Your instructions: Print, please, exactly the lines from the one with "Locate an element" through the final line of the data below, with both ends included and the pictures left out.

Material for this task below:

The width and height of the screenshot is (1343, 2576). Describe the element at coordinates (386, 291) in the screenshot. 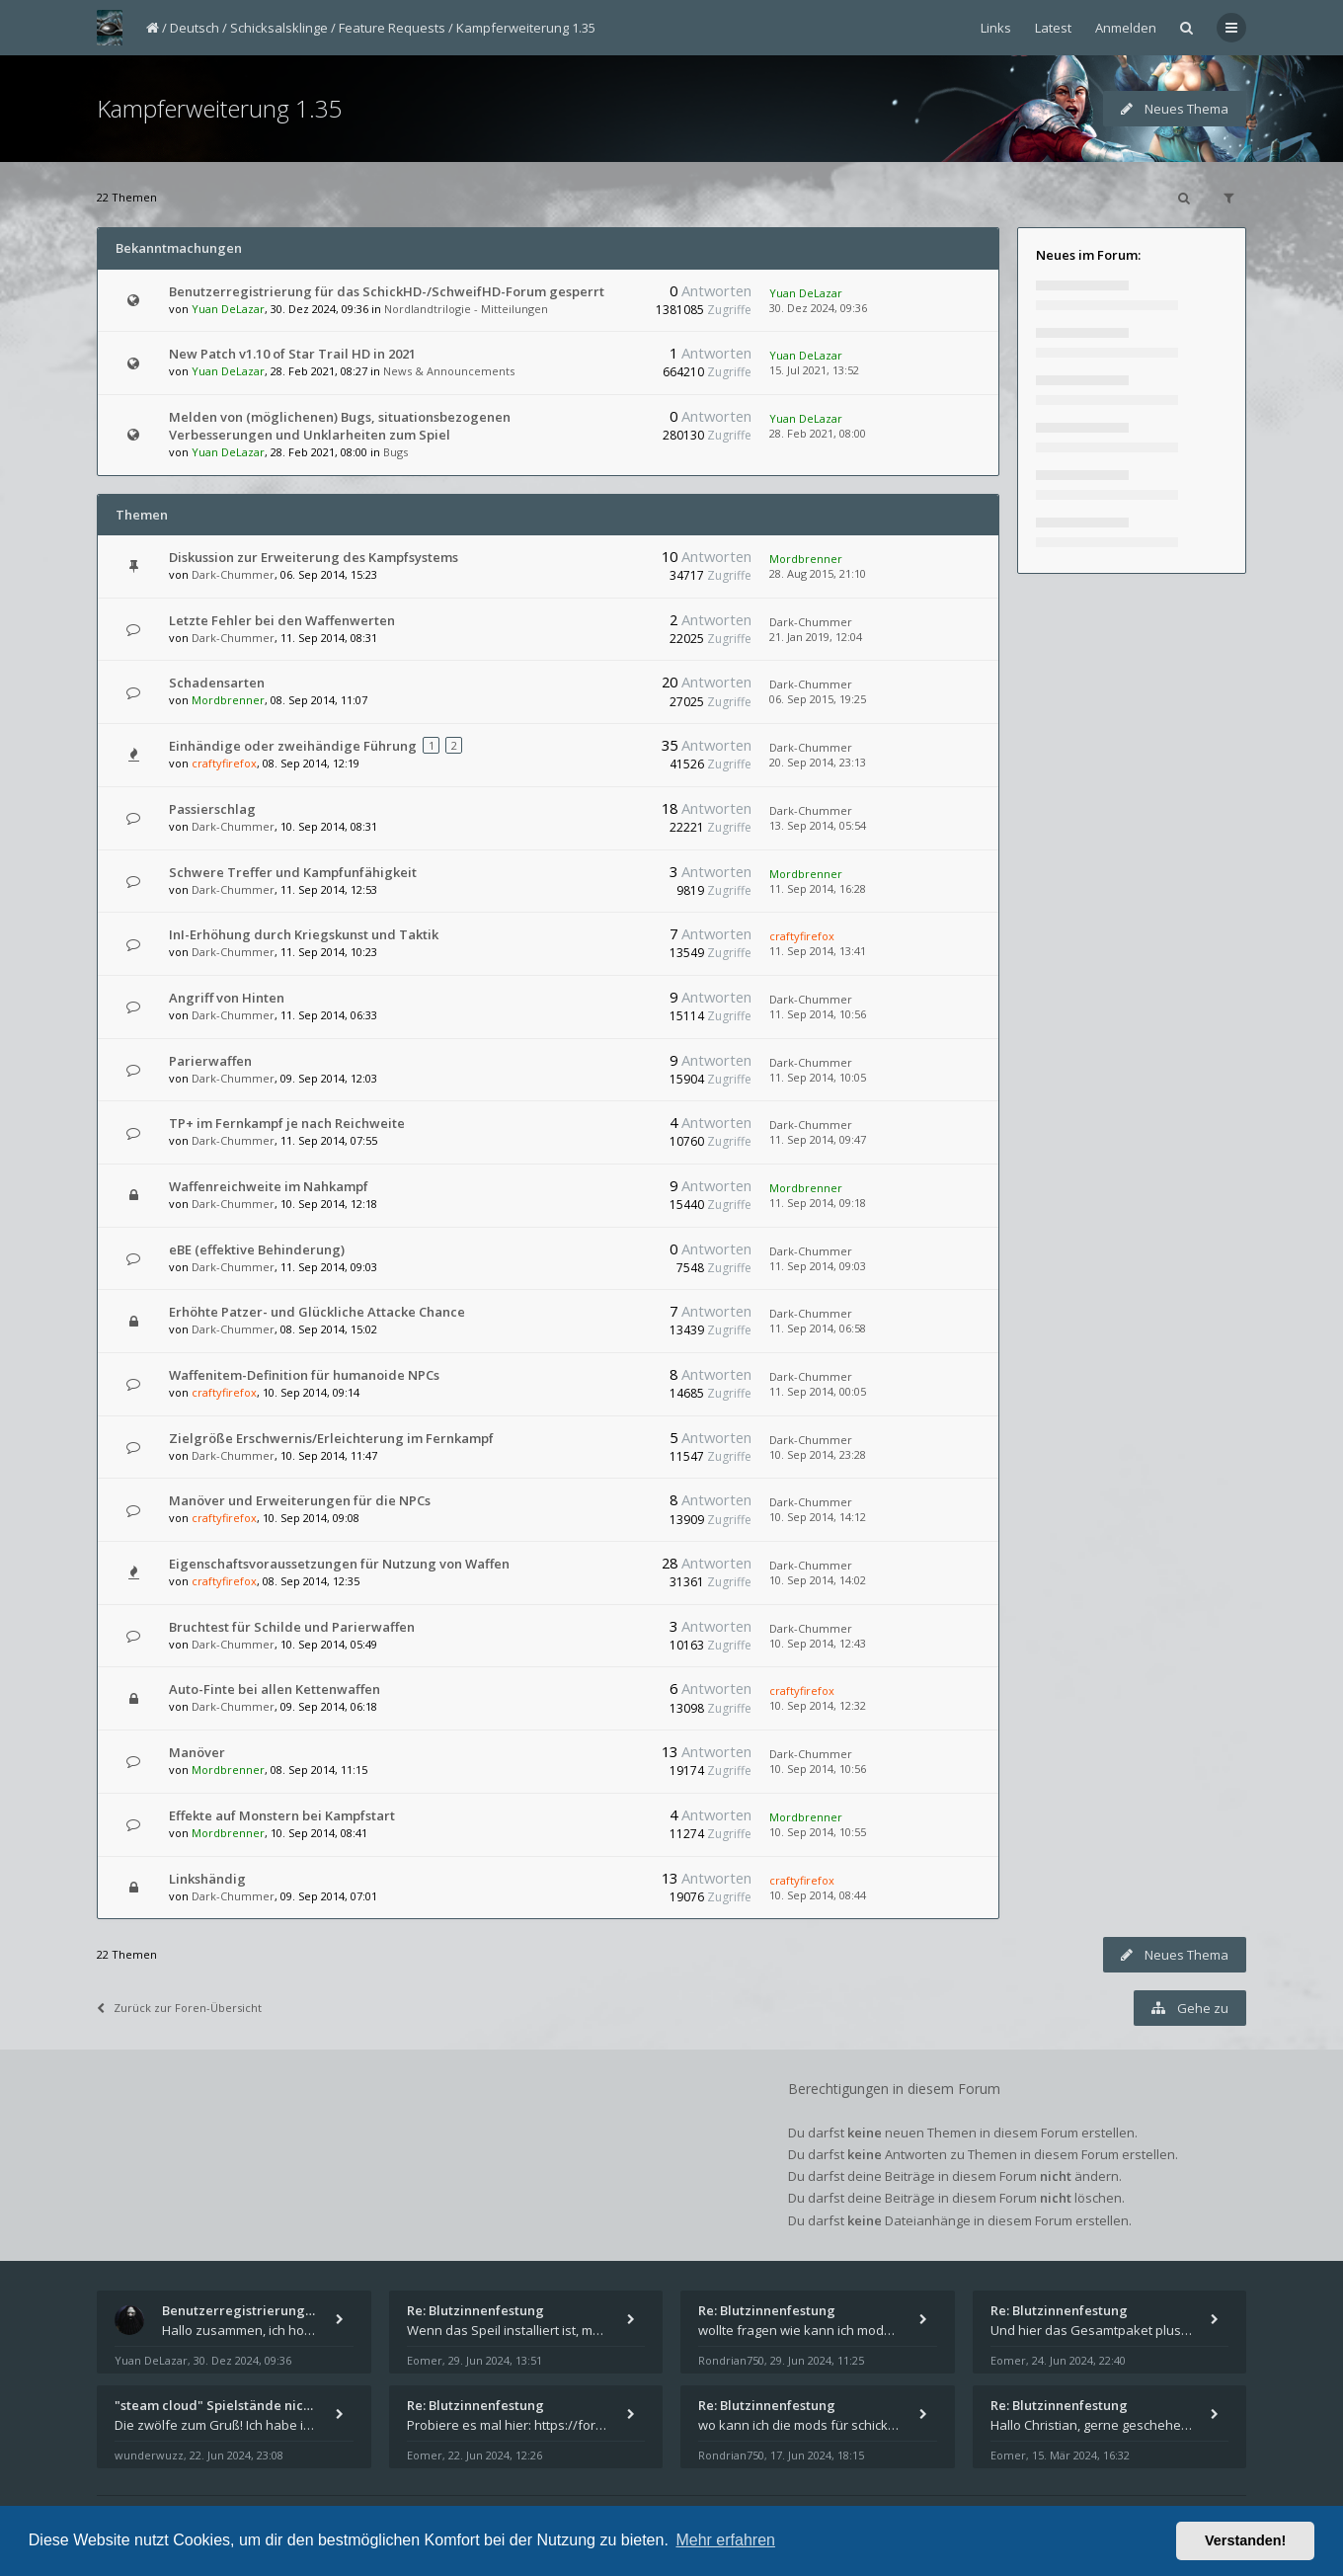

I see `Benutzerregistrierung für das SchickHD-/SchweifHD-Forum gesperrt` at that location.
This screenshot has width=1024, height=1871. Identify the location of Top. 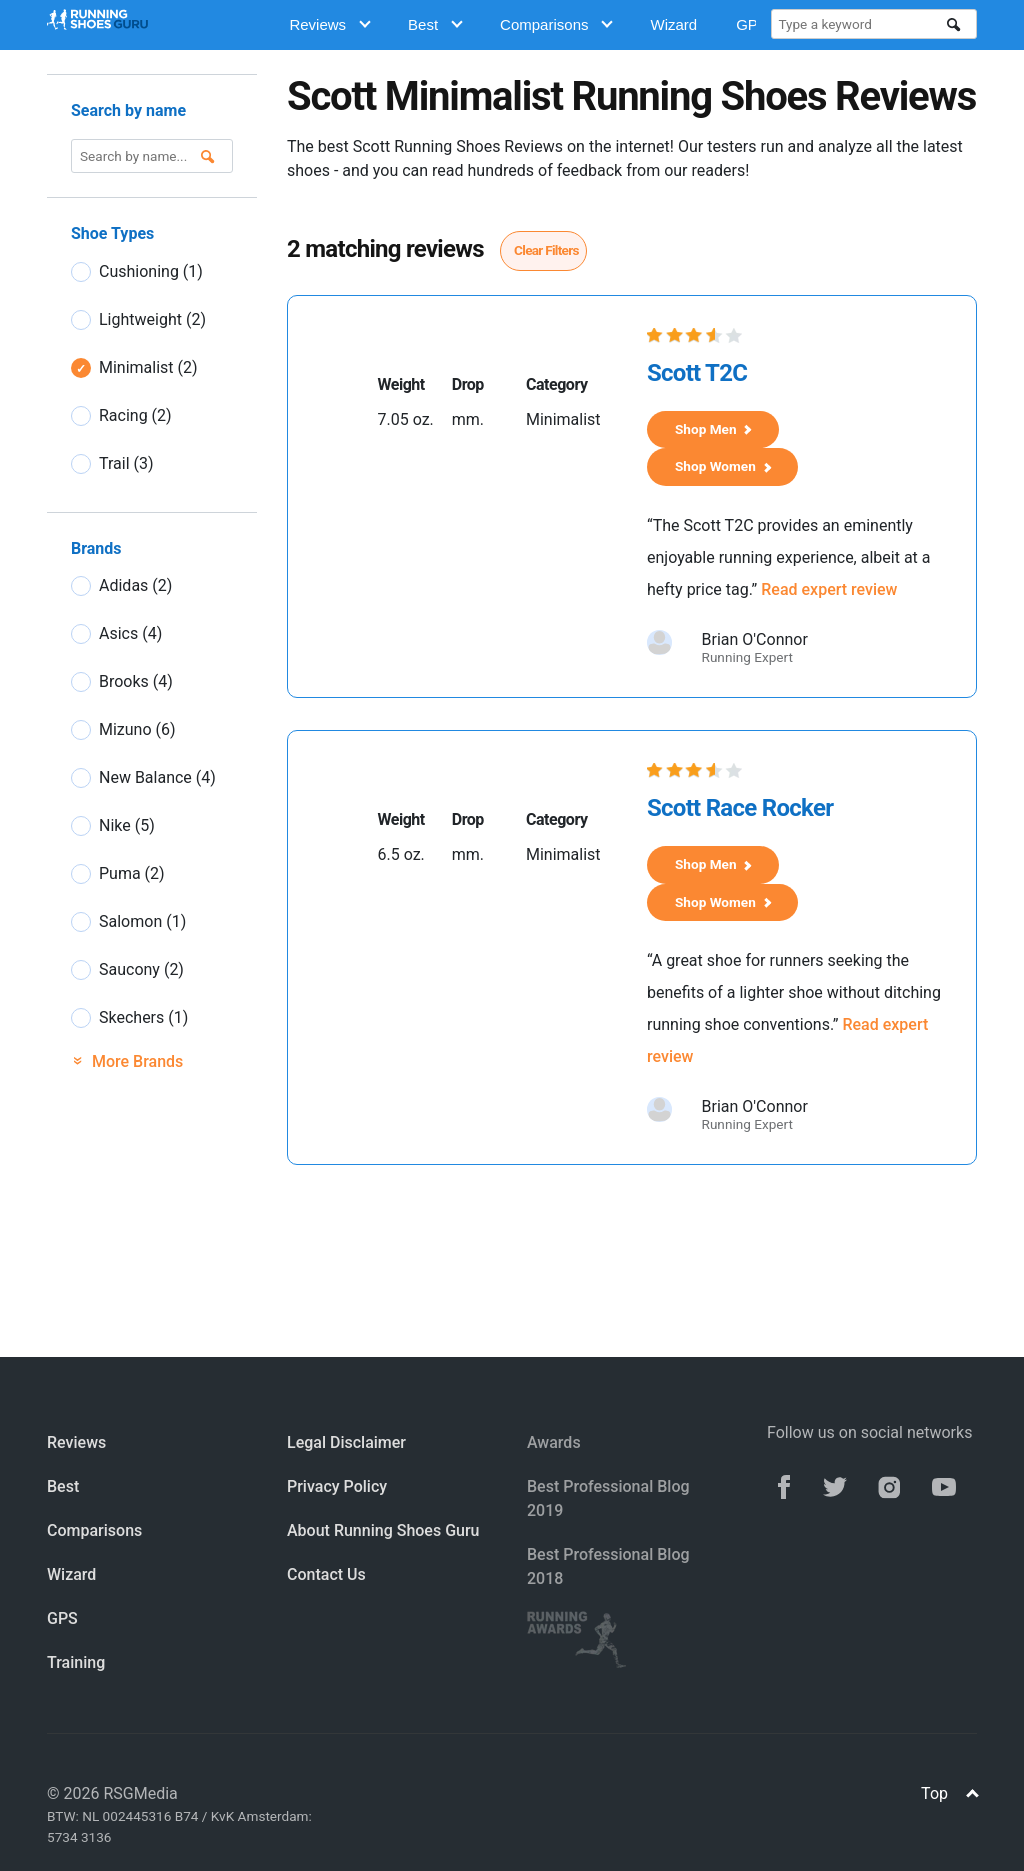
(949, 1793).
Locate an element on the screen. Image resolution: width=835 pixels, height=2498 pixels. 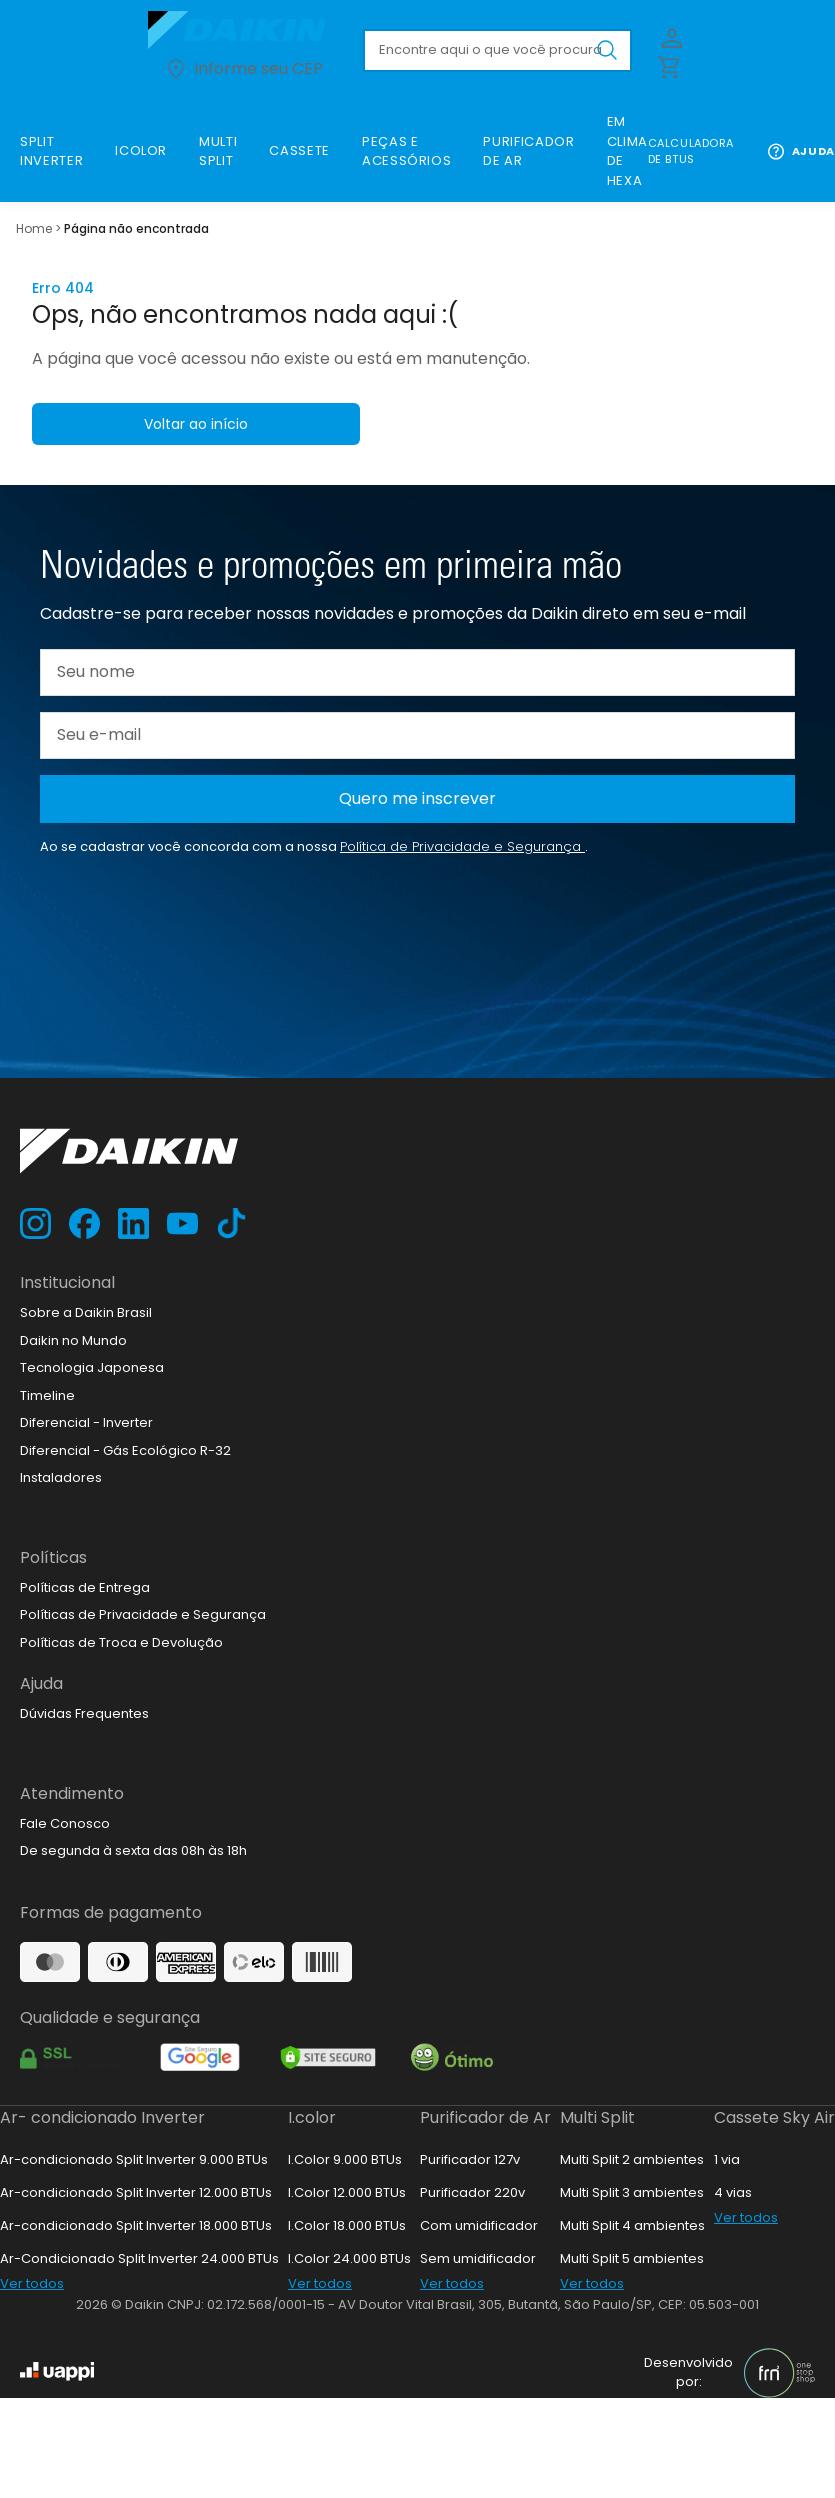
Purificador de Ar is located at coordinates (485, 2117).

End of Material for this task.

Exercise solution:
Locate an element on the screen. Image resolution: width=835 pixels, height=2498 pixels. 
Purificador de Ar is located at coordinates (485, 2117).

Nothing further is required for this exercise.